Given the high stakes of the “numbers game” for progression, it might also seem that residents would seek feedback strategically from faculty known to give higher entrustment ratings. However, as the following exchange outlines, this was not the case.

R11: I would say, I just ask based on people who I know will get it back to me and people who are willing to do it.

R2: And most staff will really only happily do one EPA for you a day.

To protect their time and faculty time in the workload of CBD, residents managed the numbers game by deciding who to ask based on faculty approachability and efficiency and deciding when to ask once reasonably confident of success. The contextual features in the second schematic in Fig. 1 show how the workload of managing the numbers game could be reduced and the value of feedback increased with a technology design that included contextual details in feedback requests.

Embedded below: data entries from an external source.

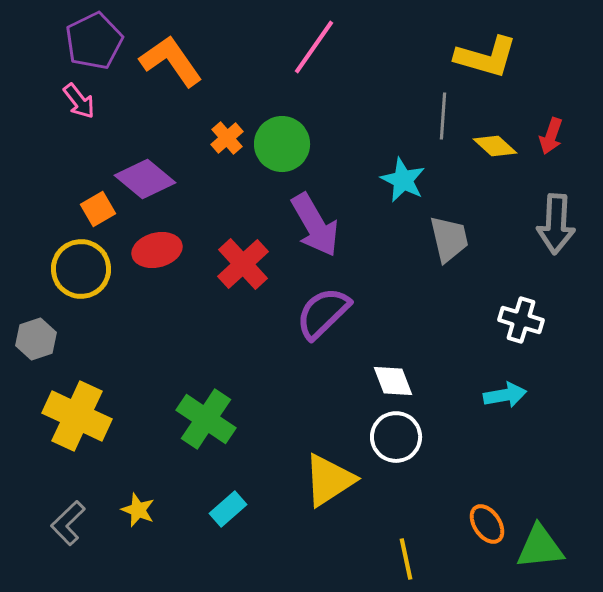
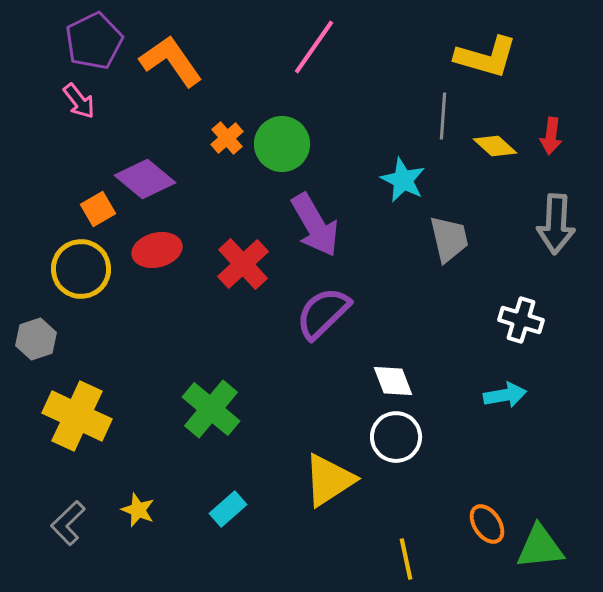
red arrow: rotated 12 degrees counterclockwise
green cross: moved 5 px right, 10 px up; rotated 6 degrees clockwise
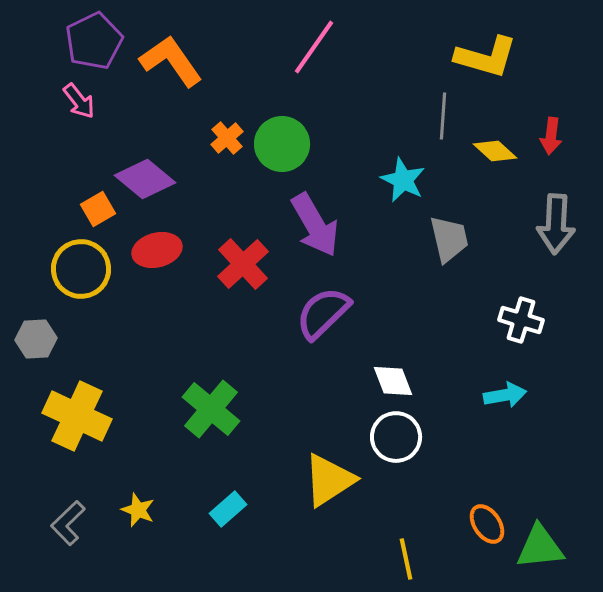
yellow diamond: moved 5 px down
gray hexagon: rotated 15 degrees clockwise
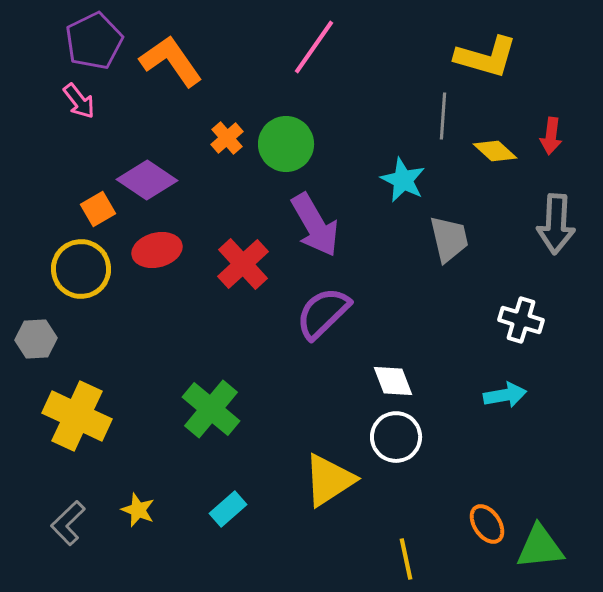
green circle: moved 4 px right
purple diamond: moved 2 px right, 1 px down; rotated 6 degrees counterclockwise
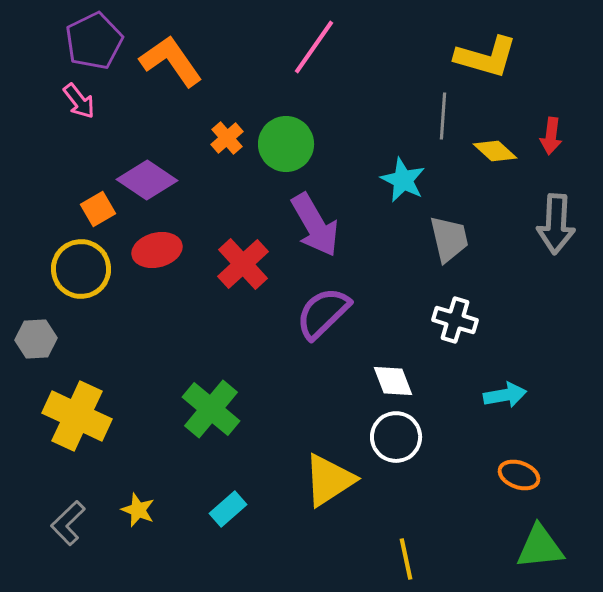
white cross: moved 66 px left
orange ellipse: moved 32 px right, 49 px up; rotated 36 degrees counterclockwise
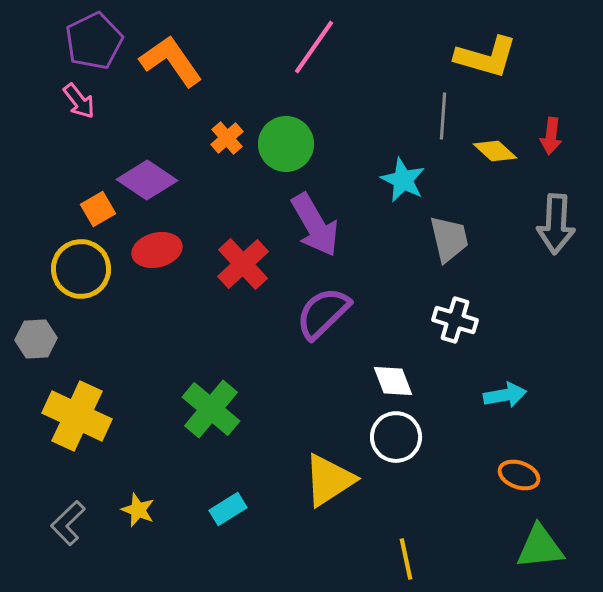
cyan rectangle: rotated 9 degrees clockwise
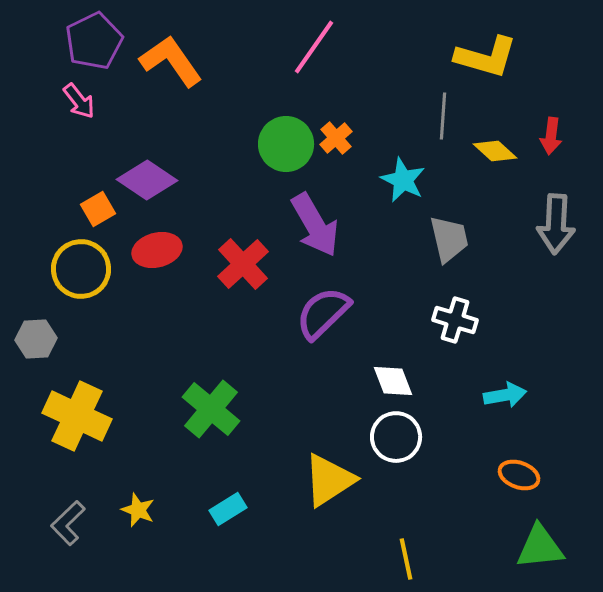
orange cross: moved 109 px right
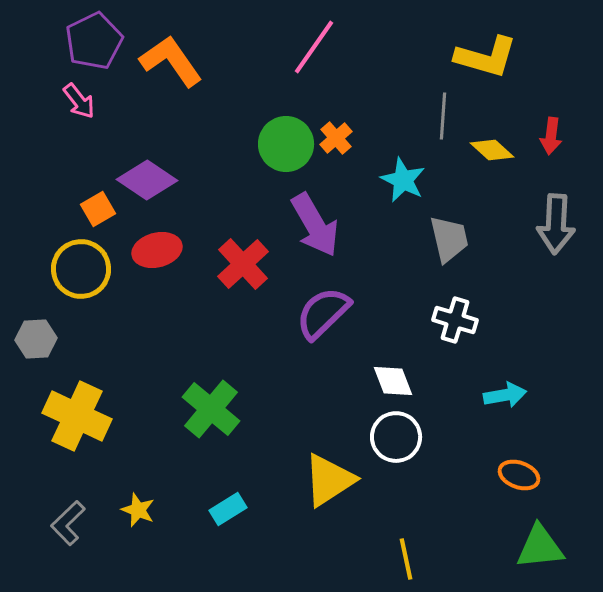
yellow diamond: moved 3 px left, 1 px up
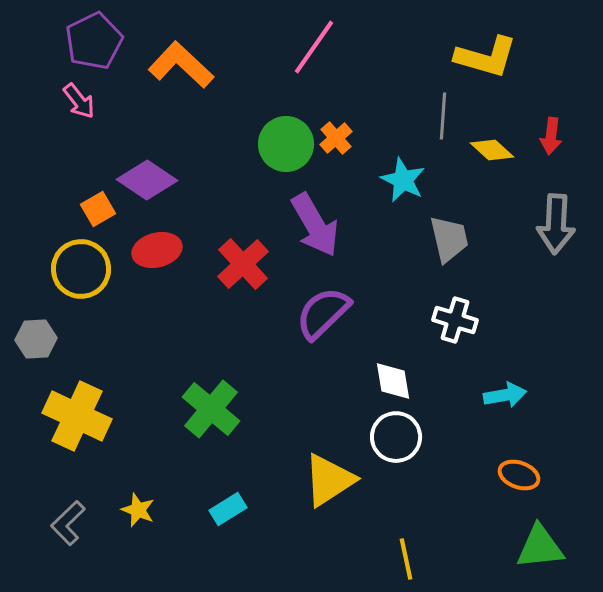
orange L-shape: moved 10 px right, 4 px down; rotated 12 degrees counterclockwise
white diamond: rotated 12 degrees clockwise
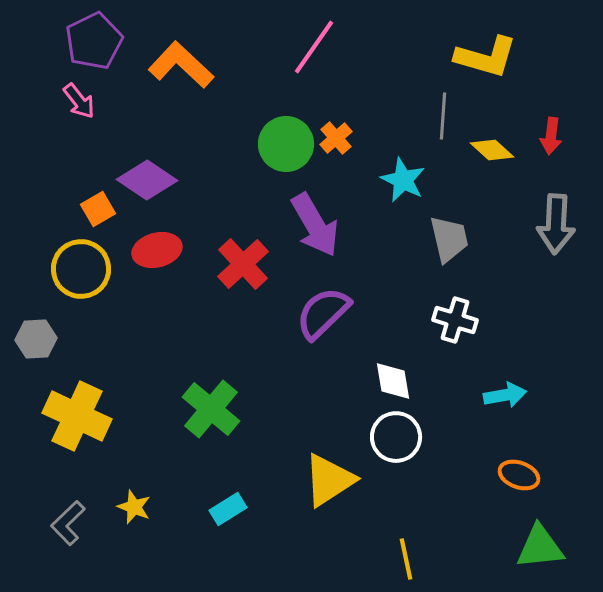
yellow star: moved 4 px left, 3 px up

Using assessment data to self-regulate learning

Faculty and residents also shared that the technology design made it difficult to track progression towards entrustment on EPAs. In the CBD curriculum, EPAs have a number of components; for example, entrustment of the tonsillectomy EPA required a variety of patient indications and multiple assessment observations. In the competency committee meeting, members had to toggle between different screens to see how many EPA observations were complete, which contextual variables were incomplete, and to read the feedback on the observations. Faculty struggled to interpret this data holistically. The following exchange between two committee members indicates that faculty understood accessibility of EPA data was a problem for the residents as well:

S2: They need a system for logging themselves—they can’t see them, we struggle because we’re flipping back and forth between screens.

S6: If they could just have a personal dashboard so they know! It’s so hard to keep track.

The problem residents faced in tracking their progression was piecing contextual variables together, finding opportunities on different days to complete EPA requirements. The challenge to “keep track” was compounded by the absence of interpretive details in the reporting system.

As Resident 11 explained, notifications of a “pass” for an EPA assessment did not provide information on which contextual variables “contributed to your pass”. The schematic for visual features in Fig. 1 illustrates the residents’ requests for a more accessible snapshot of EPAs in progress and more informative metrics on completion of contextual variables.